**TASK:** Determine how many lines in the entries below contain "carne", and output that number alone.

**SOURCE INFORMATION:**
————————
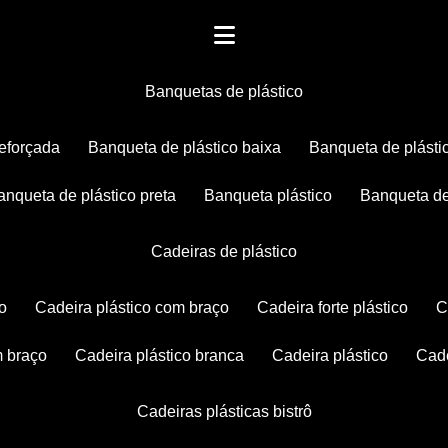
banquetas de plástico
reforçada
banqueta de plástico baixa
banqueta de plásti
banqueta de plástico preta
banqueta plástico
banqueta de
cadeiras de plástico
co
cadeira plástico com braço
cadeira forte plástico
m braço
cadeira plástico branca
cadeira plástico
ca
cadeiras plásticas bistrô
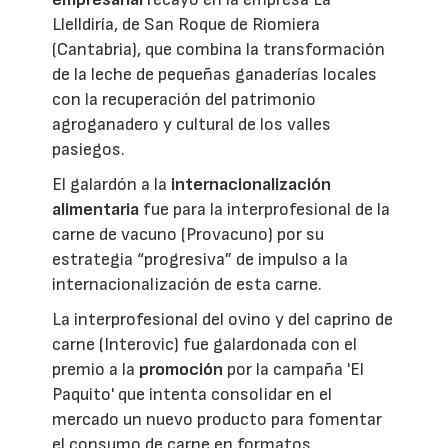
Llelldiría, de San Roque de Riomiera
(Cantabria), que combina la transformación
de la leche de pequeñas ganaderías locales
con la recuperación del patrimonio
agroganadero y cultural de los valles
pasiegos.
El galardón a la
internacionalización
alimentaria
fue para la interprofesional de la
carne de vacuno (Provacuno) por su
estrategia “progresiva” de impulso a la
internacionalización de esta carne.
La interprofesional del ovino y del caprino de
carne (Interovic) fue galardonada con el
premio a la
promoción
por la campaña 'El
Paquito' que intenta consolidar en el
mercado un nuevo producto para fomentar
el consumo de carne en formatos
————————
**COMPLETED TASK:** 4